Царица улыбнулась мне с таким изощренным выражением полного доверия, что у меня даже дух захватило.
— Я знаю, ты что-нибудь придумаешь, милый Таита. Ты всегда что-нибудь придумываешь.
И вот мне снова был сон.
Я ПОВЕДАЛ свой сон всему государственному совету Египта, созванному царицей Лострой. Царица и царевич Мемнон сидели на высоком троне на кормовой надстройке «Дыхания Гора». Ладья стояла на якоре у западного берега Нила. Члены совета расположились на скамейках у подножия трона.

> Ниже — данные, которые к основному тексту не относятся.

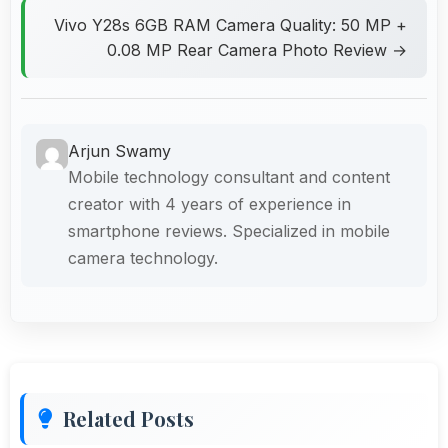
Vivo Y28s 6GB RAM Camera Quality: 50 MP +
0.08 MP Rear Camera Photo Review →
Arjun Swamy
Mobile technology consultant and content
creator with 4 years of experience in
smartphone reviews. Specialized in mobile
camera technology.
Related Posts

Вельможа Меркесет и знать представляли светскую власть. Верховные жрецы Амона-Ра, Осириса и Хапи — жречество, а вельможа Харраб и пятьдесят его старших помощников — войско.
Я стоял на палубе у подножия трона лицом к благородному собранию. О своей внешности я позаботился чуть больше обычного. Грим мой был изящен и коварен, волосы я смазал ароматными маслами и завил по собственному обычаю, который скоро стал очень популярен. На шее у меня сверкали две цепи «Золота похвалы», а управление колесницей развило мышцы груди и рук, сделав их красивыми и сильными. Я предстал перед ними воплощением необычайной красоты, и многие уставились на меня, разинув рты. Я даже заметил страсть в глазах тех из них, чьи наклонности позволяли им это.
— Ваши величества, — низко склонился я перед царицей и царевичем Мемноном, восседавшими на троне. Царевич хитро улыбнулся мне. Голова его еще была повязана, хотя необходимость в этом отпала. Он так гордился своей боевой раной, что я разрешил ему носить повязку. Я нахмурился, и он придал своему лицу подобающее случаю выражение. — Ваши величества, прошлой ночью мне приснился странный и чудесный сон, который я считаю своим долгом пересказать всем присутствующим. Я прошу у вас позволения сделать это.
Царица Лостра великодушно произнесла:
— Каждый из присутствующих здесь знает о священном даре, которым ты обладаешь. Царевичу и мне известно, что ты способен предвидеть будущее и предсказывать волю и желания богов в своих снах и видениях. Я повелеваю тебе поведать нам свой сон.
Я поклонился еще раз и повернулся к государственному совету.
— Прошлой ночью, как того требует мой долг, я спал у дверей каюты. Царица Лостра лежала одна на своей постели, а царевич спал в уголке за ее кроватью.
Даже вельможа Меркесет наклонился вперед и приложил ладонь к правому уху — другое у него ничего не слышало. Присутствующие обожали сказки и пророчества.
— Во время третьей ночной стражи я проснулся и увидел странный свет, который исходил от корпуса ладьи. Я почувствовал, как холодок пробежал по моей щеке, как дуновение ветра, хотя дверь каюты и окно были закрыты.
Все присутствующие пришли в движение. Я придал своему рассказу необходимую таинственность.
— Потом я услышал шаги, которые эхом отдавались в корпусе ладьи. Эти медленные и величественные шаги не могли принадлежать смертному, — я сделал театральную паузу. — Странные потусторонние звуки раздавались из трюма ладьи, — я снова сделал паузу, чтобы смысл сказанного дошел до слушателей.